---- DATASET RECORDS

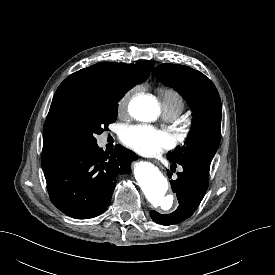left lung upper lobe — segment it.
Here are the masks:
<instances>
[{
	"label": "left lung upper lobe",
	"mask_w": 275,
	"mask_h": 275,
	"mask_svg": "<svg viewBox=\"0 0 275 275\" xmlns=\"http://www.w3.org/2000/svg\"><path fill=\"white\" fill-rule=\"evenodd\" d=\"M154 75L173 87L189 104L193 124L184 145L168 155L172 162L203 160L211 163L220 143L221 100L213 84L201 72L179 64H161Z\"/></svg>",
	"instance_id": "obj_1"
}]
</instances>
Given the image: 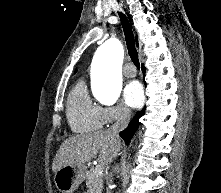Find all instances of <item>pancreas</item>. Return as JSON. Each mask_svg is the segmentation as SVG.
Listing matches in <instances>:
<instances>
[{
	"instance_id": "cf45deb5",
	"label": "pancreas",
	"mask_w": 221,
	"mask_h": 193,
	"mask_svg": "<svg viewBox=\"0 0 221 193\" xmlns=\"http://www.w3.org/2000/svg\"><path fill=\"white\" fill-rule=\"evenodd\" d=\"M86 186L88 188L87 193H102L103 175L96 174L94 168L90 169L86 173Z\"/></svg>"
}]
</instances>
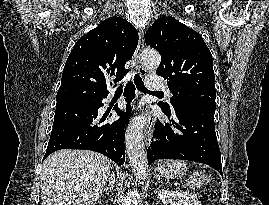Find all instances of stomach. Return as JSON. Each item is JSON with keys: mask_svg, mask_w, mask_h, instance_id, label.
Listing matches in <instances>:
<instances>
[{"mask_svg": "<svg viewBox=\"0 0 269 205\" xmlns=\"http://www.w3.org/2000/svg\"><path fill=\"white\" fill-rule=\"evenodd\" d=\"M156 170L163 177L179 179L186 175L187 166L183 161H165L160 163Z\"/></svg>", "mask_w": 269, "mask_h": 205, "instance_id": "1", "label": "stomach"}]
</instances>
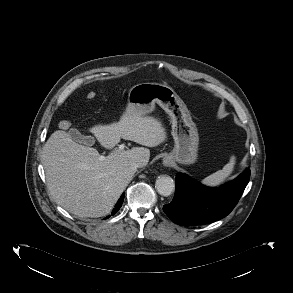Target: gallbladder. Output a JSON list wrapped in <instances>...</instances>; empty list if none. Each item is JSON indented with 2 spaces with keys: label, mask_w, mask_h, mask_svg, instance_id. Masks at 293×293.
<instances>
[{
  "label": "gallbladder",
  "mask_w": 293,
  "mask_h": 293,
  "mask_svg": "<svg viewBox=\"0 0 293 293\" xmlns=\"http://www.w3.org/2000/svg\"><path fill=\"white\" fill-rule=\"evenodd\" d=\"M69 135L73 140H75L79 143L86 144V145H92V143L94 141V137L84 136L77 129H71L69 131Z\"/></svg>",
  "instance_id": "obj_1"
}]
</instances>
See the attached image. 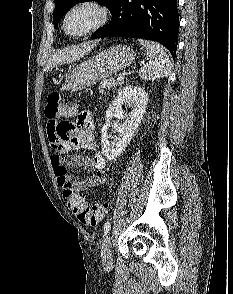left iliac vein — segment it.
I'll list each match as a JSON object with an SVG mask.
<instances>
[{
	"label": "left iliac vein",
	"mask_w": 233,
	"mask_h": 294,
	"mask_svg": "<svg viewBox=\"0 0 233 294\" xmlns=\"http://www.w3.org/2000/svg\"><path fill=\"white\" fill-rule=\"evenodd\" d=\"M101 255H102V261L106 267H109L113 263L112 259V251H111V236L108 234L104 242L102 244L101 248Z\"/></svg>",
	"instance_id": "left-iliac-vein-1"
}]
</instances>
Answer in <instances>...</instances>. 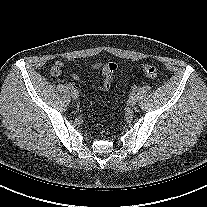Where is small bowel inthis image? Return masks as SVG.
I'll return each instance as SVG.
<instances>
[{
  "label": "small bowel",
  "mask_w": 207,
  "mask_h": 207,
  "mask_svg": "<svg viewBox=\"0 0 207 207\" xmlns=\"http://www.w3.org/2000/svg\"><path fill=\"white\" fill-rule=\"evenodd\" d=\"M90 67L94 70H100L101 77H102L101 83L93 85L92 87L97 91H108L112 86L114 76L118 70V64L115 62H106V63L95 62L91 64ZM62 73H63V63L57 61L51 69V74L54 77H59L62 75ZM71 77L75 81L79 80V75L76 73H73ZM70 84H72L73 87L80 89V85L74 83H70Z\"/></svg>",
  "instance_id": "1"
}]
</instances>
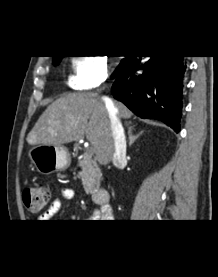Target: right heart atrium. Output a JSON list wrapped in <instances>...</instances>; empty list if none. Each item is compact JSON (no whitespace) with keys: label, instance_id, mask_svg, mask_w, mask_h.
<instances>
[{"label":"right heart atrium","instance_id":"right-heart-atrium-1","mask_svg":"<svg viewBox=\"0 0 218 277\" xmlns=\"http://www.w3.org/2000/svg\"><path fill=\"white\" fill-rule=\"evenodd\" d=\"M106 57L99 54L77 56L72 63L68 84L75 90H89L99 87L107 78Z\"/></svg>","mask_w":218,"mask_h":277}]
</instances>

--------

● YOUR OBJECTIVE
In the answer, the lines from the one containing "Target: right heart" to the end of the records above must be written out exactly, both ends included; the pictures must not appear.

● EXERCISE RESULT
Target: right heart atrium. Output a JSON list wrapped in <instances>...</instances>; empty list if none. Each item is compact JSON (no whitespace) with keys: label, instance_id, mask_svg, mask_w, mask_h.
<instances>
[{"label":"right heart atrium","instance_id":"right-heart-atrium-1","mask_svg":"<svg viewBox=\"0 0 218 277\" xmlns=\"http://www.w3.org/2000/svg\"><path fill=\"white\" fill-rule=\"evenodd\" d=\"M106 57L99 54L77 56L72 63L68 84L75 90H89L99 87L107 78Z\"/></svg>","mask_w":218,"mask_h":277}]
</instances>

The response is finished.